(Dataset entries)
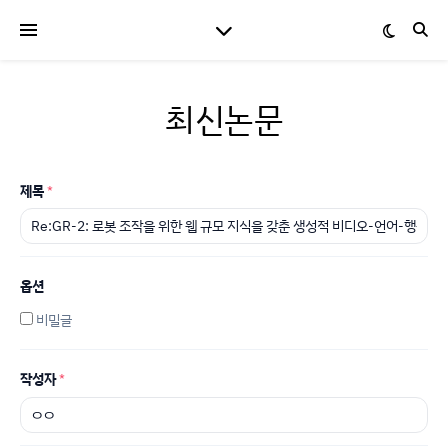
최신논문
제목
*
옵션
비밀글
작성자
*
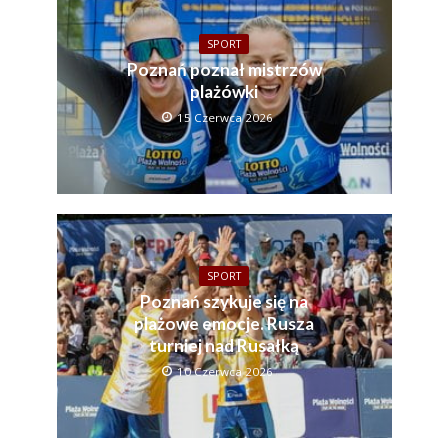
SPORT
Poznań poznał mistrzów
plażówki
15 Czerwca 2026
SPORT
Poznań szykuje się na
plażowe emocje. Rusza
turniej nad Rusałką
10 Czerwca 2026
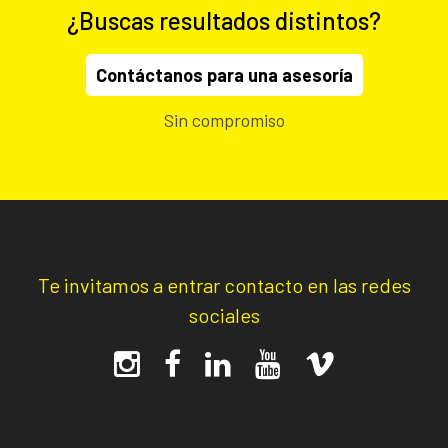
¿Buscas resultados distintos?
Contáctanos para una asesoría
Sin compromiso
Te invitamos a entrar contacto en las redes
sociales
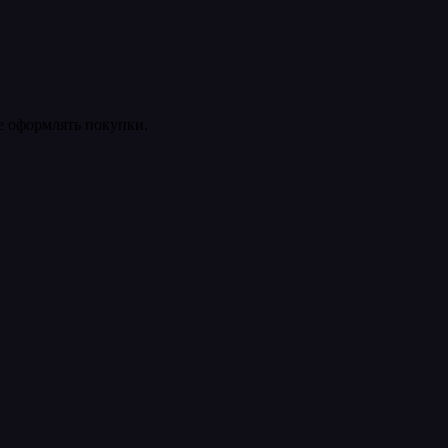
ее оформлять покупки.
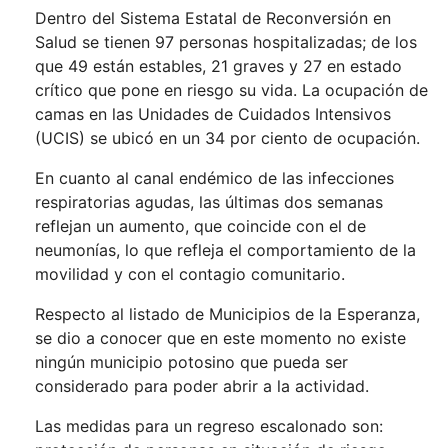
Dentro del Sistema Estatal de Reconversión en
Salud se tienen 97 personas hospitalizadas; de los
que 49 están estables, 21 graves y 27 en estado
crítico que pone en riesgo su vida. La ocupación de
camas en las Unidades de Cuidados Intensivos
(UCIS) se ubicó en un 34 por ciento de ocupación.
En cuanto al canal endémico de las infecciones
respiratorias agudas, las últimas dos semanas
reflejan un aumento, que coincide con el de
neumonías, lo que refleja el comportamiento de la
movilidad y con el contagio comunitario.
Respecto al listado de Municipios de la Esperanza,
se dio a conocer que en este momento no existe
ningún municipio potosino que pueda ser
considerado para poder abrir a la actividad.
Las medidas para un regreso escalonado son:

**WHAT YOU HAVE TO DO:** Lines with the word "para": report how many there are in the entries, as a bare number.

**WRITTEN ANSWER:** 3